Temple in Yixian, Liaoning Province, China

Fengguo Temple (奉国寺) is a Buddhist temple located in Yixian, Liaoning Province, China. The temple was first founded in 1020 during the Liao dynasty (916-1125), and grew quite large during the subsequent centuries. Today, only two halls, two gates, and a decorative arch survive. The most important surviving building is the Daxiongbao Hall, a very large hall that dates from 1020. The hall is notable for containing seven large Buddha sculptures, and other smaller sculptures, all dating from the Liao Dynasty. It has had several names over the centuries, including the "Xianxi Temple" (咸熙寺; Liao dynasty), "Seven Buddhas Temple" (七佛寺; Liaoning dynasty) and "Dafengguo Temple" (大奉国寺; Jin dynasty).

==History==
Historical records about the history of Fengguo Temple are limited. Most of the history can only be ascertained from the twenty or so stele on the grounds of the temple.

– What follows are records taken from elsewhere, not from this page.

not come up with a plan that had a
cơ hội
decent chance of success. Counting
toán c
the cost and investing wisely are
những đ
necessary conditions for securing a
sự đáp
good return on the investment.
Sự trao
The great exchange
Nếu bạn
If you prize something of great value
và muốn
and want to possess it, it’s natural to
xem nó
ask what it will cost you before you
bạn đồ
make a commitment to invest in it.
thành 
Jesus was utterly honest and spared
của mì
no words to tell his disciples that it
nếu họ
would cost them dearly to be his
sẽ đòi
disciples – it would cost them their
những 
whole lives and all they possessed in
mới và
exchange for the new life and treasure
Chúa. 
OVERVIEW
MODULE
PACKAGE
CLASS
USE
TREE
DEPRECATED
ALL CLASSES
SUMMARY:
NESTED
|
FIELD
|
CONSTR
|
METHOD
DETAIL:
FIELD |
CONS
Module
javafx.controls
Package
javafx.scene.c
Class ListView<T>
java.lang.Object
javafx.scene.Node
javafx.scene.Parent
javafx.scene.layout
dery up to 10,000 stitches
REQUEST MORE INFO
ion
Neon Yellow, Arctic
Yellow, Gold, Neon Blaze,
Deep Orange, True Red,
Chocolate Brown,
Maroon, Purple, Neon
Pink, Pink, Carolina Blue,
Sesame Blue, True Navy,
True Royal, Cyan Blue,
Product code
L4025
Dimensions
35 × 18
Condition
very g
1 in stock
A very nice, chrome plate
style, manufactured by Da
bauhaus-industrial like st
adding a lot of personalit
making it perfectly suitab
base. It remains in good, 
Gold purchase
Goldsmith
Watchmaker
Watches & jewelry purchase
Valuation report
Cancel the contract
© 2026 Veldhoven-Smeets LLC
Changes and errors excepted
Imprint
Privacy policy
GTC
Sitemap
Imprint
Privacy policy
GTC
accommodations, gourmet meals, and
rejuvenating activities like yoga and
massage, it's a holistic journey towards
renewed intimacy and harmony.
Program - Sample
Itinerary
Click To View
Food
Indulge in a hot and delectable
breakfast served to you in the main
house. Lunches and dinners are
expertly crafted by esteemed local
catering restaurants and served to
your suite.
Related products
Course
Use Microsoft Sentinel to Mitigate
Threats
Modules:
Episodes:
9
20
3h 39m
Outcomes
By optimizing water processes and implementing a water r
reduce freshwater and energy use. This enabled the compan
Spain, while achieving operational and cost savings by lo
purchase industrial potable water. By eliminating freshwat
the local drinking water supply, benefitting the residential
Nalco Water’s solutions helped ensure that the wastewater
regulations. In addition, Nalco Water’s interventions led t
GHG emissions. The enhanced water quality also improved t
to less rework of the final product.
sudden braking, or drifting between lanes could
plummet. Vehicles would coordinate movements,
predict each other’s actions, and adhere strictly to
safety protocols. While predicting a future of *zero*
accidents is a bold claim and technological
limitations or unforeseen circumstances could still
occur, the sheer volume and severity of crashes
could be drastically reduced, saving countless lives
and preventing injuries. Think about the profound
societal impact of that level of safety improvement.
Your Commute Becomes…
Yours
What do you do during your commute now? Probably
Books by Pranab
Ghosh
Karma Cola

Replacing an earlier temple at the site called Xianxi Temple, Fengguo Temple was founded in 1020 by Jiao Xiyun, a retired scholar, and its construction was supervised by a monk called Qinghui. In 1107 a monk called Yizhuo worked at the monastery repairing and completing religious images. His work was completed in 1140 at the cost of 10 million cash. An earthquake severely damaged the temple in 1290, and a son-in-law of a Mongolian Khan donated money for repairs. The mid-14th-century temple is recorded as being quite large, featuring at least three pavilions, one in front of the Seven-Buddha hall and one on either side, a dharma hall, an “abstinence hall”, three different kitchen areas, monks quarters, a bathing chamber, a Ten Thousand Buddha hall and many other assorted buildings. Between 1487 and 1888 the hall was repaired at least seventeen times. The temple was most recently damaged in 1948 when it was bombed, and was only repaired again in the 1980s.

==Layout==
Originally, Fengguo Temple had a Dharma Hall behind the Daxiongbao Hall, three pavilions in front, and a gate. One of the pavilions was located along the axis and two more faced each other inwards along the axis. Currently, only the Daxiongbao Hall survives from the temple's founding.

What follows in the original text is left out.